Thursday, February 21, 2019

Choosing the Right Green Energy Options for Your Home

You can’t get away from the fact that all around the world people are, to varying degrees, worrying about climate change and how it might impact their lives. Added to that concern is one about energy security; if one country depends on a source of energy from another country and there’s some kind of political upheaval, the country supplying the energy could increase prices beyond reasonable levels, or even cut off the supply.
These aren’t happy thoughts, but there is a way to insure yourself against energy security problems and do your bit towards reducing greenhouse gas emissions while saving yourself some money in the longer term. Green technologies are continually evolving to become more sophisticated and as they develop and sell in increasing quantities, so the cost of installing green technology in the home drops. The question is, what are the best options to consider in your home?

Solar power

Using energy from the sun is an obvious solution to both emissions and security because the sun is a constant source of free energy available all over the world. The most obvious places where it makes sense to adopt solar technology are the countries that have the most sunshine per year, as the more sunshine there is, the more energy and the more reliable the supply.
If you live in a colder climate, you may not think there would be enough sun year-round to provide your energy requirements, but as the technology becomes increasingly sophisticated, so the level of sun needed to create sufficient energy to make solar power worthwhile continues to fall. For example, you could install a highly effective solar water heating system in Swindon, a British town that has a typically unpredictable UK climate with cold, wet winters. Solar has got to be top of the list for domestic energy supply, as it’s one of the easiest and most cost-effective systems to install.

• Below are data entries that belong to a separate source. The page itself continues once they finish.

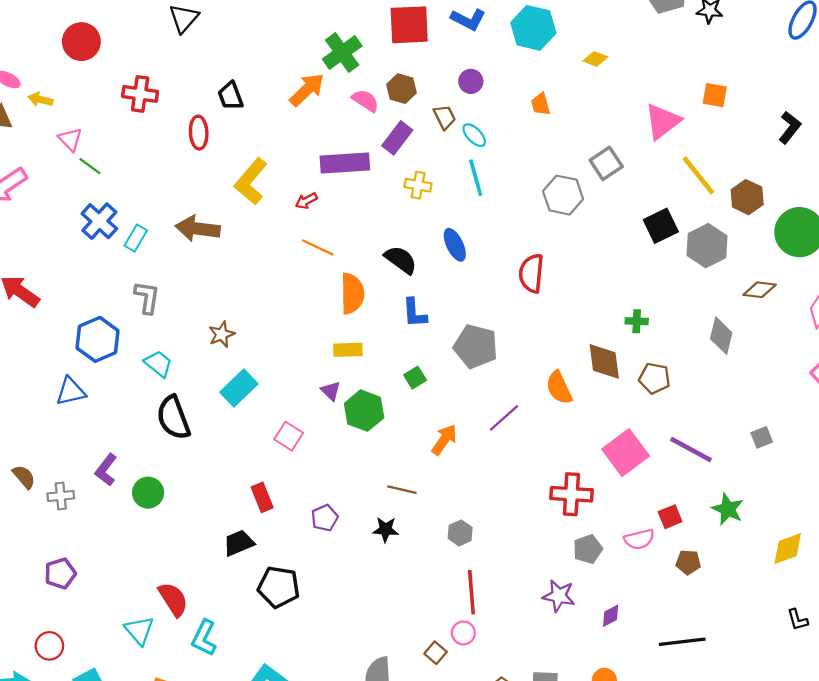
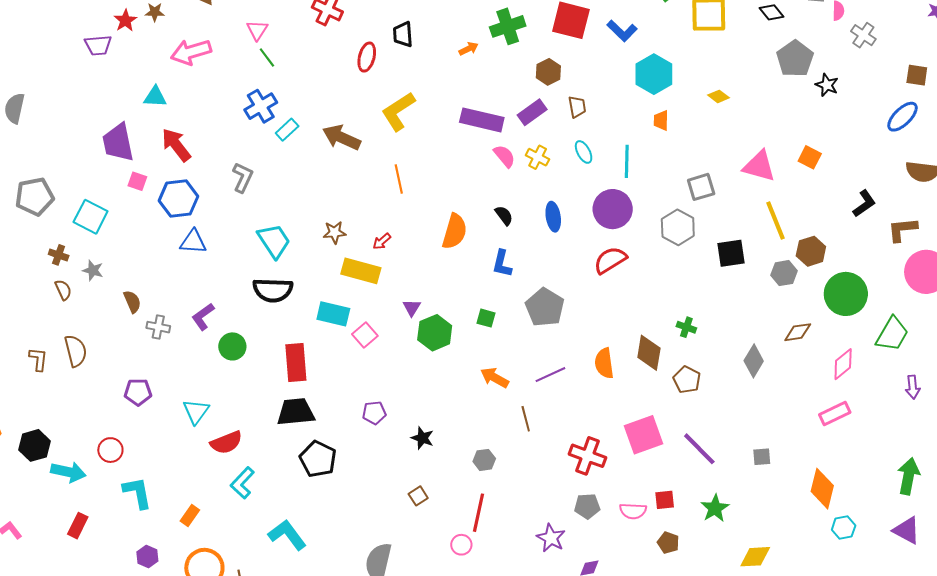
cyan hexagon: (533, 28) -> (654, 74), moved
purple circle: (471, 81) -> (613, 209), moved, size x1.8
orange arrow: (307, 90) -> (469, 49), size x0.6
pink semicircle: (365, 101) -> (504, 156), moved
pink triangle: (663, 121) -> (759, 166), turned 36
cyan ellipse: (474, 135) -> (584, 152), moved
cyan line: (476, 178) -> (627, 161), moved
gray hexagon: (563, 195) -> (678, 227), moved
red arrow: (306, 201) -> (382, 241), moved, turned -30
gray hexagon: (707, 246) -> (784, 273), moved, size x0.7
orange line: (318, 247) -> (399, 179), moved, turned 36
black semicircle: (401, 260) -> (504, 215), size x0.7
red semicircle: (531, 273) -> (610, 260), turned 36
brown diamond: (760, 290) -> (798, 332), turned -32
gray L-shape: (147, 297) -> (243, 177), moved
blue hexagon: (98, 339) -> (179, 199), moved
yellow rectangle: (348, 350) -> (361, 271), moved, size x1.5
cyan trapezoid: (158, 364) -> (274, 241), size x1.4
green square: (415, 378) -> (486, 318), turned 30
cyan rectangle: (239, 388) -> (333, 314), moved, turned 40
black semicircle: (173, 418) -> (273, 290), turned -84
orange arrow: (444, 440) -> (495, 378), turned -112
brown line: (402, 490) -> (526, 419), moved, turned 45
red rectangle: (262, 497) -> (296, 363), moved, size x1.5
black trapezoid: (239, 543) -> (296, 412), size x1.4
red semicircle: (173, 599) -> (226, 442), turned 84
cyan triangle: (139, 631) -> (196, 411), moved
brown square: (436, 653) -> (418, 496), moved

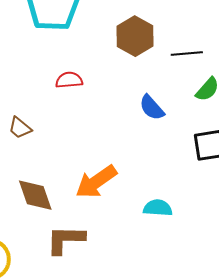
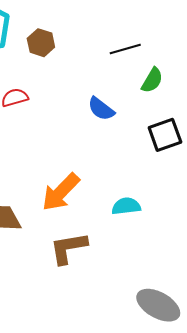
brown hexagon: (135, 36) -> (41, 43), moved, size x0.7
brown L-shape: (66, 240) -> (68, 248), moved

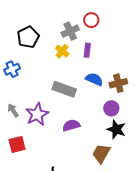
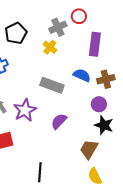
purple rectangle: (87, 50) -> (95, 44), moved, size x1.6
purple semicircle: (71, 125) -> (59, 121), turned -30

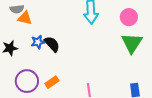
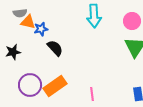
blue star: (38, 42) -> (41, 29), moved
orange rectangle: (52, 82) -> (55, 86), size x1.6

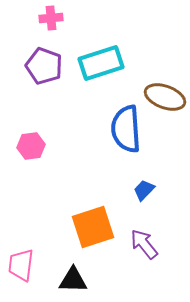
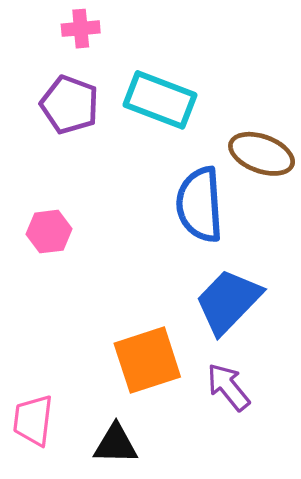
cyan rectangle: (101, 63) -> (160, 100), turned 39
blue trapezoid: (144, 190) -> (228, 301), size x2.0

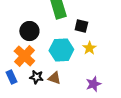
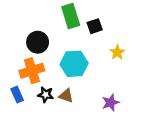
black square: (81, 26) -> (95, 26), moved, turned -32
yellow star: (89, 48) -> (117, 52), moved
orange cross: (24, 56) -> (32, 71), turned 30

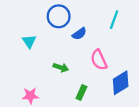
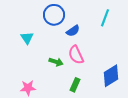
pink semicircle: (99, 60) -> (76, 55), moved

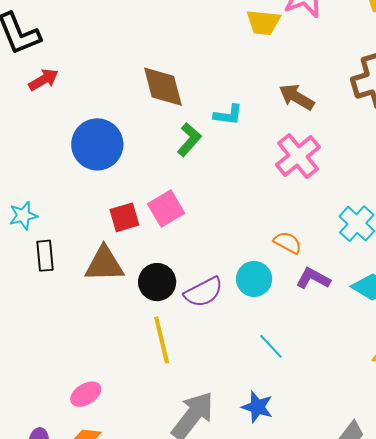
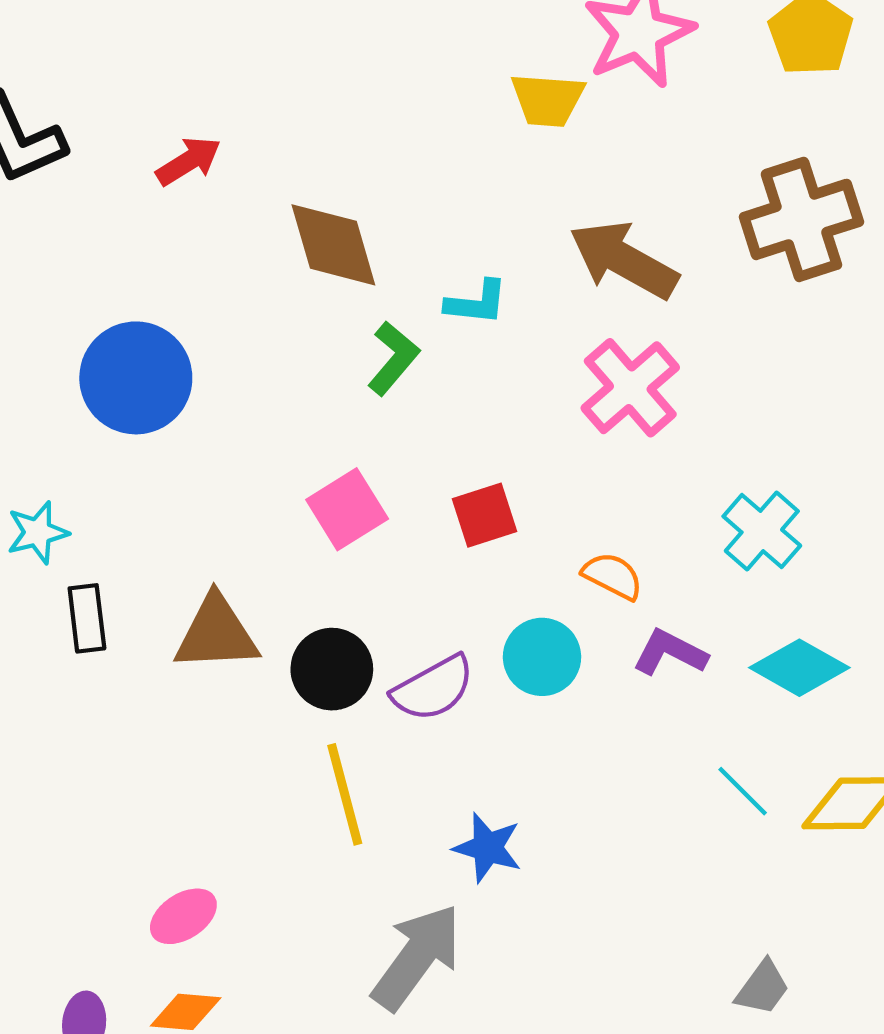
red arrow: (44, 80) -> (188, 161), moved
brown arrow: (296, 97) -> (624, 260), size x1.4
blue circle: (97, 144) -> (136, 378), moved
red square: (124, 217) -> (484, 515), moved
cyan line: (271, 346) -> (743, 791), moved
blue star: (257, 407) -> (488, 848), moved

Other sources of green energy

·         Wind turbines aren’t going to be suitable for most domestic homes, as their size is too dominating to fit comfortably in an urban landscape or city, so they remain a commercial solution rather than one that would work in your home. Mini turbines are available and may be worth considering if they’re going to produce enough energy where you live.
·         Hydropower could be a workable option if you have a fast-flowing watercourse running through your garden, but for city dwellers, access to rivers is going to be limited!
·         Air and ground source heat pumps are viable as alternatives or additional sources of power for private homes, providing you’ve got the space to fit the pump, as they are pretty bulky. They work well in climates that have changeable weather conditions, and many people have found combining an air source heat pump with solar panels gives them year-round energy even in the cooler climates of the northern hemisphere.
Green energy has many benefits for you and your home, regardless of whether climate change concerns you or not, so have a look at the options that would fit well into your home and free you of worries about energy supplies and increasing costs.